The data used for this activity is comprised of de-identified Hepatitis C patient encounter records. Patients were screened at a local health facility within the Paso Del Norte region. The dataset is comprised of 564 entries and 17 variables. A quick look at the data shows several questionable inputs, these will require re-coding to be more useable when creating a data viz.
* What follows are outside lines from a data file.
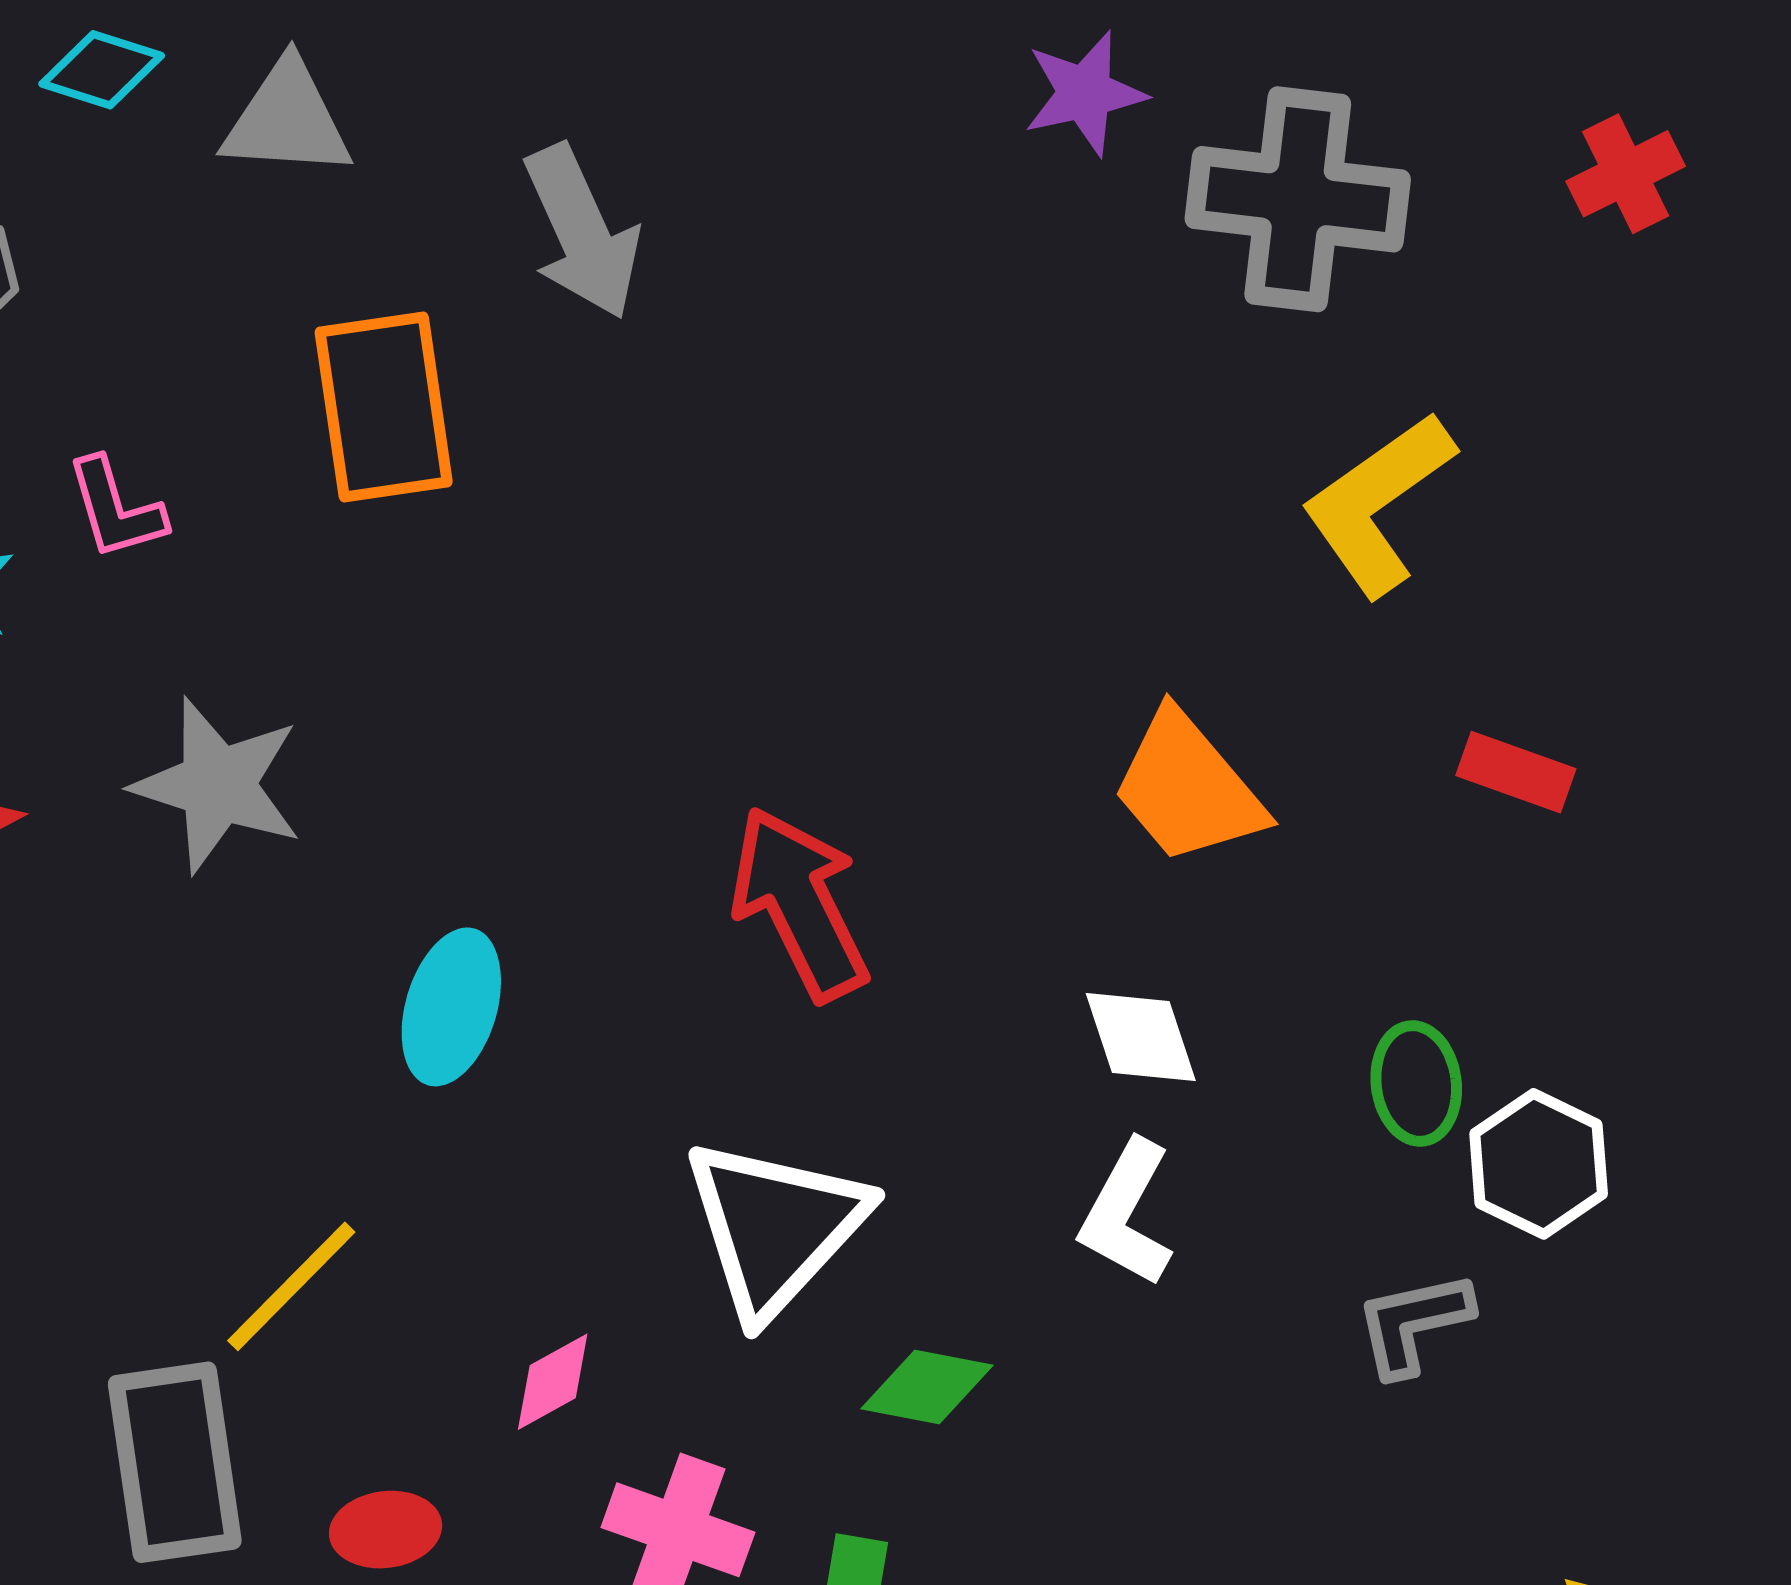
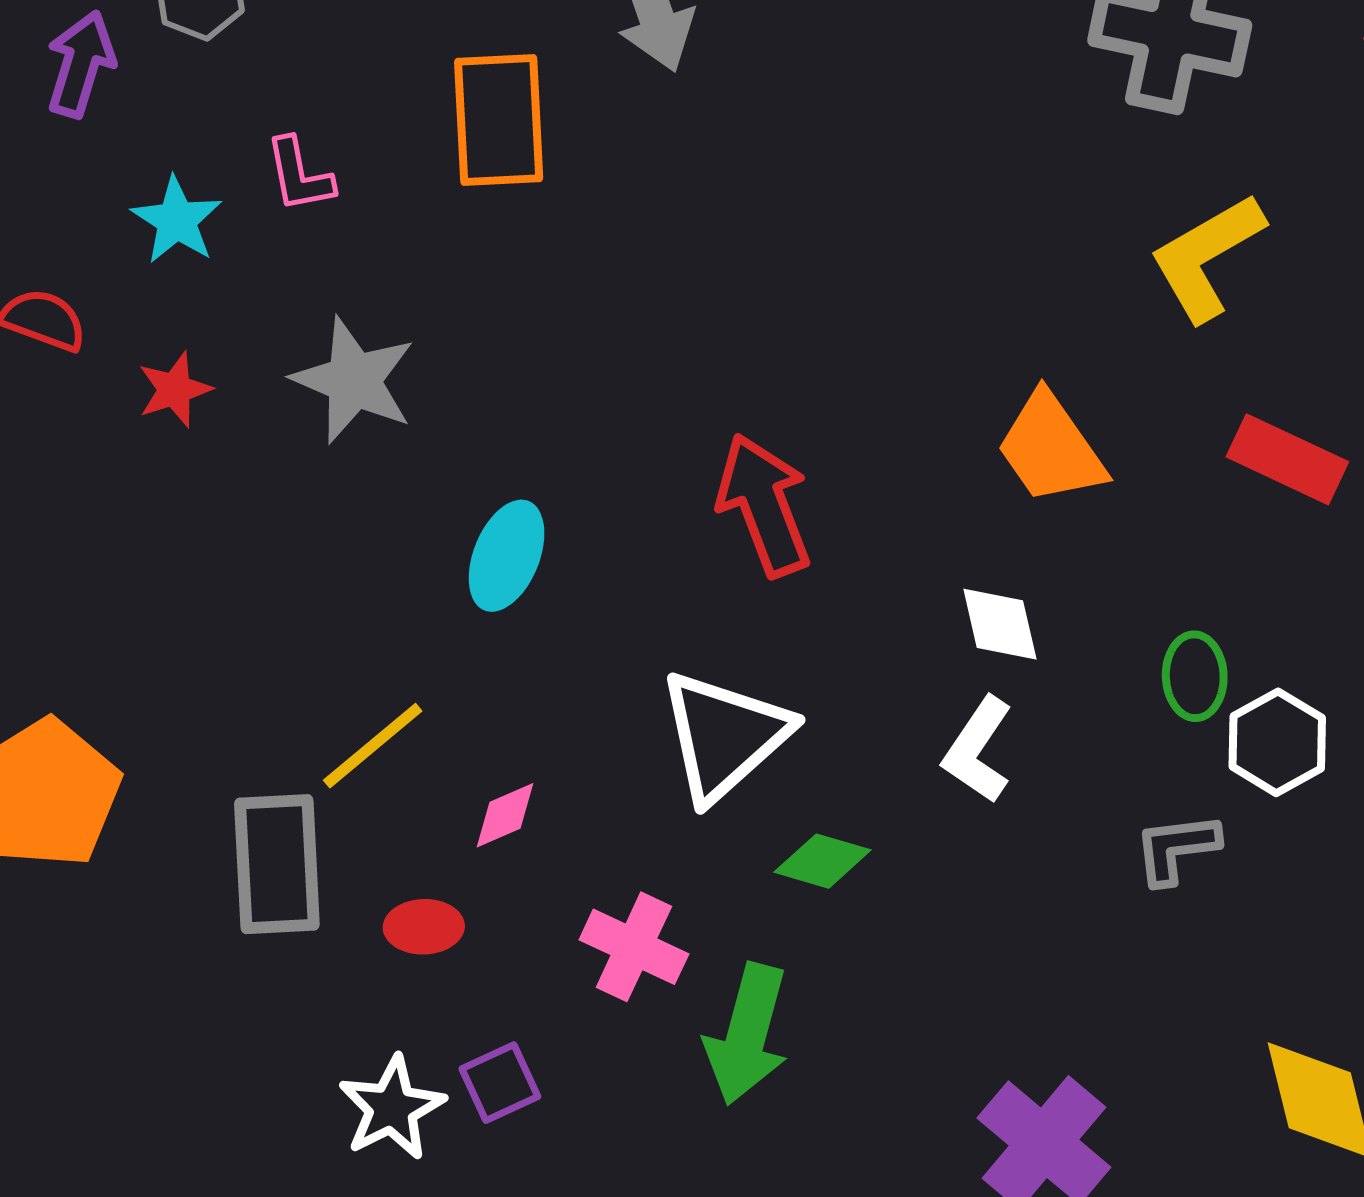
red rectangle: (1516, 772) -> (1287, 459), size x1.4
pink diamond: (553, 1382) -> (505, 815), moved

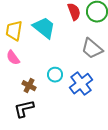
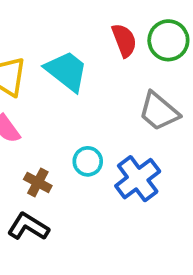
black L-shape: (24, 109) -> (28, 227), turned 45

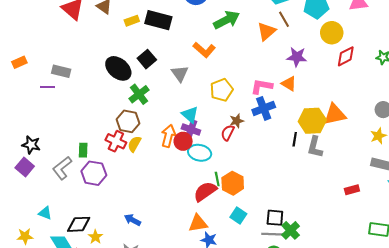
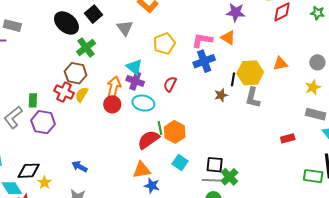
orange triangle: (335, 114) -> (280, 64), moved, size x0.7
brown star: (237, 121) -> (221, 95), moved
black line: (295, 139) -> (233, 79), moved
red circle: (183, 141) -> (112, 104), moved

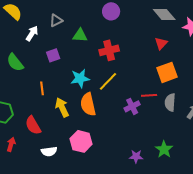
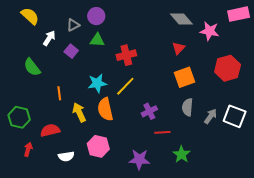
purple circle: (111, 11) -> (96, 16), moved
purple square: (53, 55) -> (71, 51), moved, turned -32
red line: (149, 95) -> (162, 132), moved
red semicircle: (33, 125) -> (50, 130), turned 108
purple star: (136, 156) -> (139, 159), moved, size x1.5

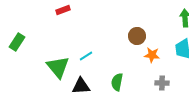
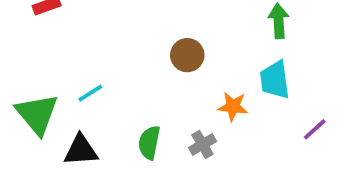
orange star: (152, 55) -> (233, 106), moved
gray cross: (162, 83) -> (202, 144), moved, turned -32

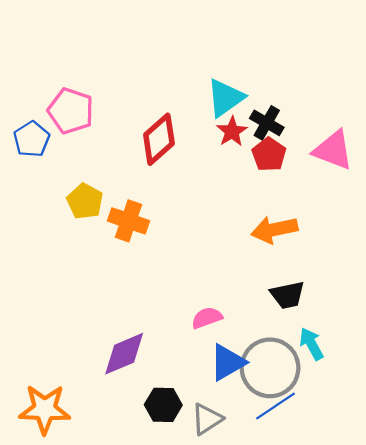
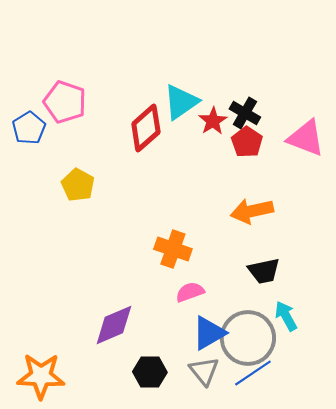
cyan triangle: (225, 98) -> (181, 102), moved
orange cross: (128, 221) -> (173, 249), moved
gray triangle: (207, 419) -> (204, 371), moved, turned -36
Adjustments were done to the race and ethnicity variables. These variables were collaped into one, resulting in a joint variable (i.e. White_non_His). In addition to this, the gender (Male & Female) were re-coded as (0 & 1). It is also noted that several of the values entered comprise of both an alpha and numeric response (0-No / 1-Yes), these must be re-coded to numeric values only. All variable responses with similar characteristics should be addressed similarly. A final step in addressing some of the ambiguity within the dataset was conducted to collapse several of the levels, limiting the variables to a positive or negative response only.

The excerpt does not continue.